One of the social skills I’m most jealous of is the ability to hold a “flowing conversation “. What I mean by this is when two people’s inner consciousnesses almost seem to connect like two jigsaw pieces, so that the conversation “flows”. Both parties are in the present moment; both parties are interested in each other; words seem to come gushing out of each person’s mouth, with little to no thought or pause; laughter is made all the easier by the strong connection that binds the two people’s minds together.

Maybe I’m exaggerating here slightly, but you know what I mean. These are the type of conversations that can last for hours; indeed, these are the type of conversations that one can resume effortlessly even if there should be a slight pause. To me, it is a beautiful thing.

However, I don’t think I’ve been in such a flow state in a very long time.
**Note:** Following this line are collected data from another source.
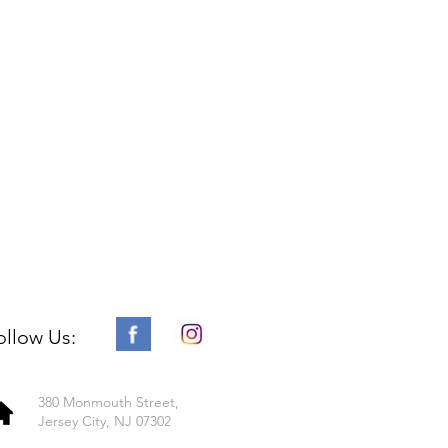
ollow Us:
380 Monmouth Street,
Jersey City, NJ 07302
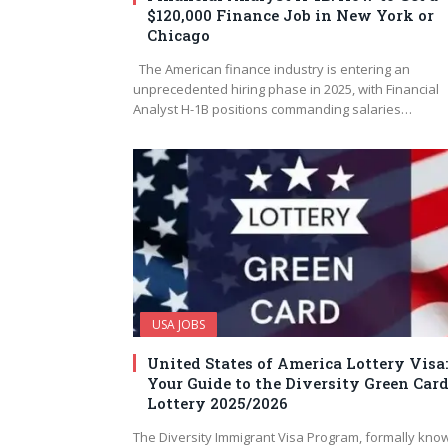
$120,000 Finance Job in New York or
Chicago
The American finance industry is entering an
unprecedented hiring phase in 2025, with Financial
Analyst H-1B positions commanding salaries…
USA JOBS
United States of America Lottery Visa:
Your Guide to the Diversity Green Car
Lottery 2025/2026
The Diversity Immigrant Visa Program, formally kno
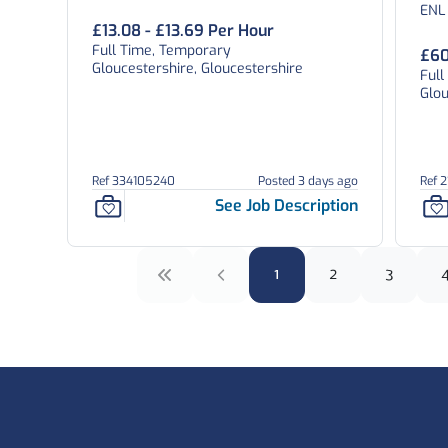
ENL
£13.08 - £13.69 Per Hour
Full Time, Temporary
£60
Gloucestershire, Gloucestershire
Ful
Glou
Ref 334105240
Posted 3 days ago
Ref 
See Job Description
1
2
3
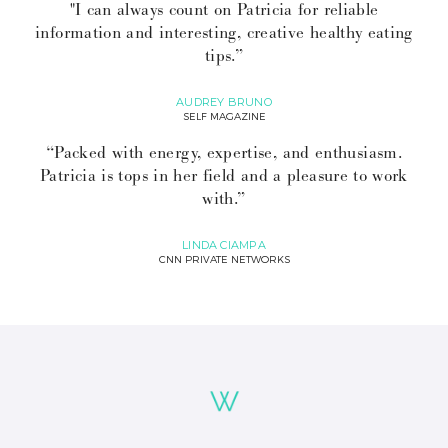
"I can always count on Patricia for reliable
information and interesting, creative healthy eating
tips.”
AUDREY BRUNO
SELF MAGAZINE
“Packed with energy, expertise, and enthusiasm.
Patricia is tops in her field and a pleasure to work
with.”
LINDA CIAMPA
CNN PRIVATE NETWORKS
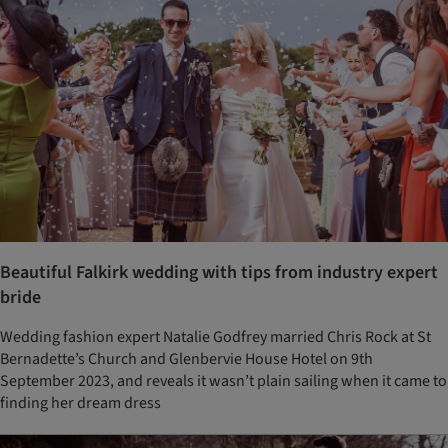
Beautiful Falkirk wedding with tips from industry expert
bride
Wedding fashion expert Natalie Godfrey married Chris Rock at St
Bernadette’s Church and Glenbervie House Hotel on 9th
September 2023, and reveals it wasn’t plain sailing when it came to
finding her dream dress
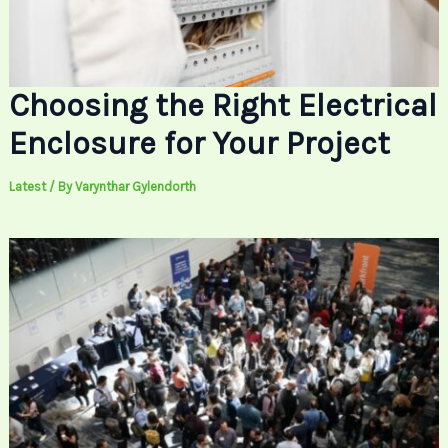
Choosing the Right Electrical
Enclosure for Your Project
Latest
/ By
Varynthar Gylendorth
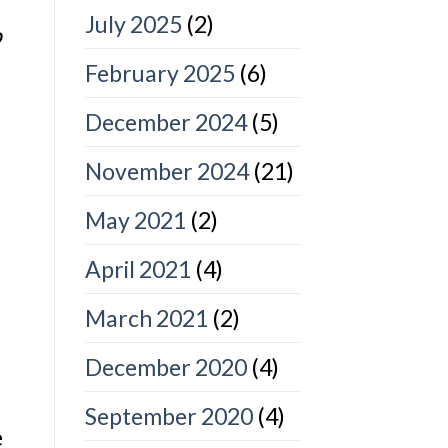
July 2025
(2)
o
February 2025
(6)
December 2024
(5)
November 2024
(21)
May 2021
(2)
April 2021
(4)
March 2021
(2)
December 2020
(4)
September 2020
(4)
e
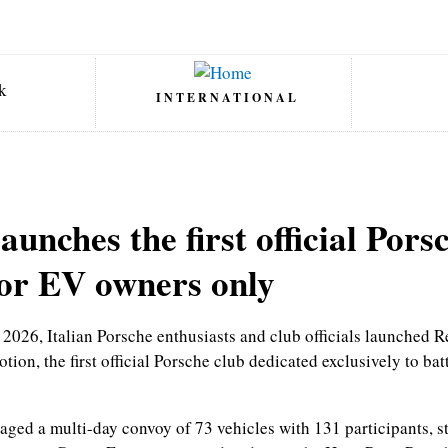
INTERNATIONAL
launches the first official Pors
for EV owners only
2026, Italian Porsche enthusiasts and club officials launched R
tion, the first official Porsche club dedicated exclusively to bat
aged a multi-day convoy of 73 vehicles with 131 participants, st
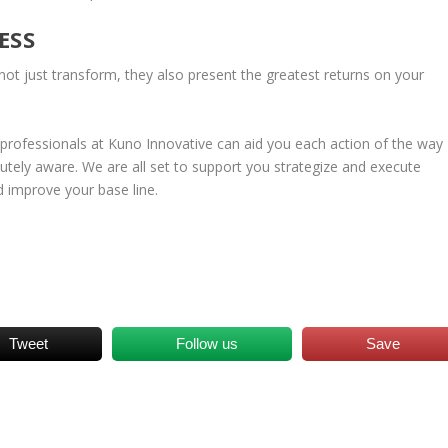
ESS
ot just transform, they also present the greatest returns on your
rofessionals at Kuno Innovative can aid you each action of the way
utely aware. We are all set to support you strategize and execute
d improve your base line.
Tweet
Follow us
Save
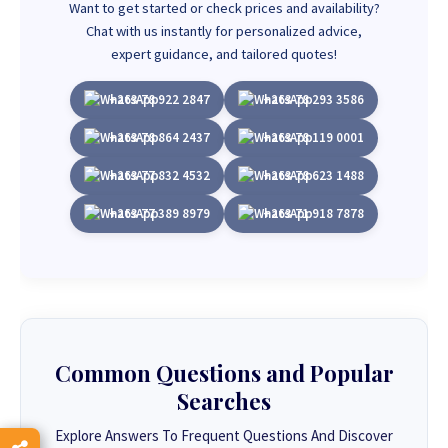
Want to get started or check prices and availability?
Chat with us instantly for personalized advice,
expert guidance, and tailored quotes!
+263 78 922 2847
+263 78 293 3586
+263 78 864 2437
+263 78 119 0001
+263 77 832 4532
+263 78 623 1488
+263 77 389 8979
+263 71 918 7878
Common Questions and Popular
Searches
Explore Answers To Frequent Questions And Discover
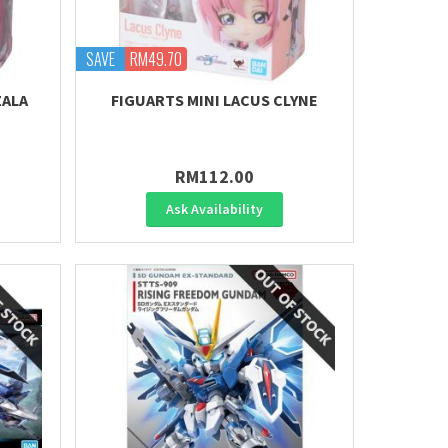
SAVE
RM49.70
ZALA
FIGUARTS MINI LACUS CLYNE
RM112.00
Ask Availability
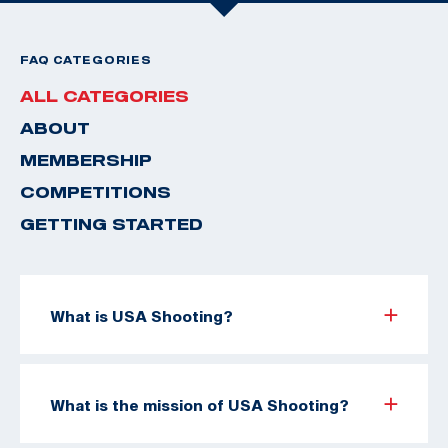
FAQ CATEGORIES
ALL CATEGORIES
ABOUT
MEMBERSHIP
COMPETITIONS
GETTING STARTED
What is USA Shooting?
What is the mission of USA Shooting?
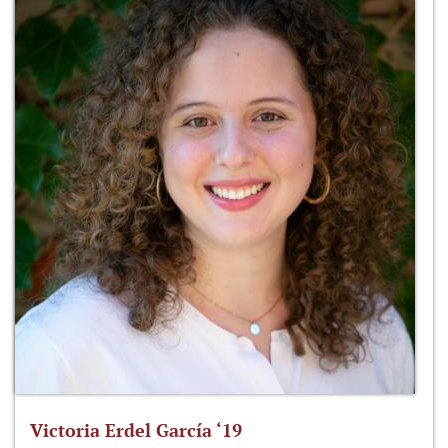
Victoria Erdel García ‘19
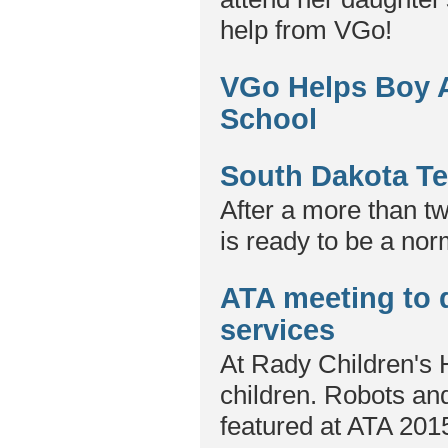
help from VGo!
VGo Helps Boy Al
School
South Dakota Te
After a more than tw
is ready to be a nor
ATA meeting to d
services
At Rady Children's H
children. Robots and
featured at ATA 201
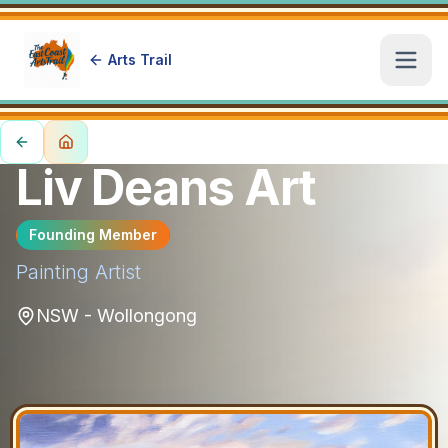
Arts Trail
Open
Liv Deans Art
Founding Member
Painting
Artist
NSW - Wollongong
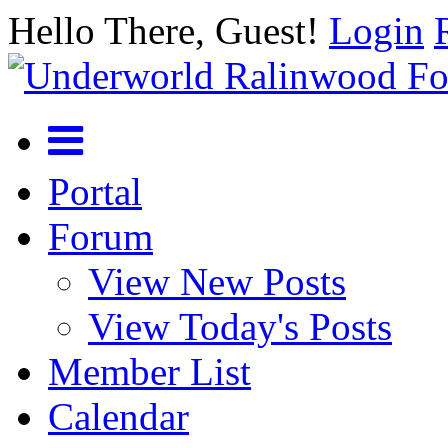
Hello There, Guest!
Login
Portal
Forum
View New Posts
View Today's Posts
Member List
Calendar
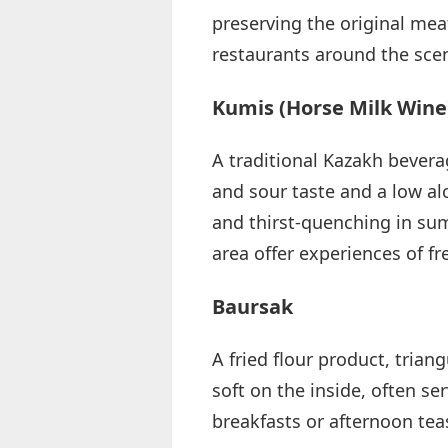
preserving the original meat
restaurants around the scen
Kumis (Horse Milk Wine
A traditional Kazakh bevera
and sour taste and a low alc
and thirst-quenching in su
area offer experiences of f
Baursak
A fried flour product, trian
soft on the inside, often s
breakfasts or afternoon teas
My conversation tends to be highly mechanical, almost like an interrogation. I show interest in the person but have nothing to contribute myself. I end up making mundane observations or remarks, and find myself relating stories with half as much enthusiasm as I have when listening. The dialogue becomes forced, robotic, even irritating to the person I’m interviewing. People enjoy talking about themselves, naturally, but I’ve found there is a limit not just to how much they will share about themselves, but also to the interest they show back. I feel as if I simply cannot make a deep connection with someone that enables a flowing conversation to happen. They notice this mental block, too, resulting in awkward pauses. As a result, I often feel like shit after a conversation, and it’s not just because I’m an introverted person.

Any tips on how to make conversation less mechanical? I genuinely have no idea what to say in conversations. I cannot form a “flow state” with another person.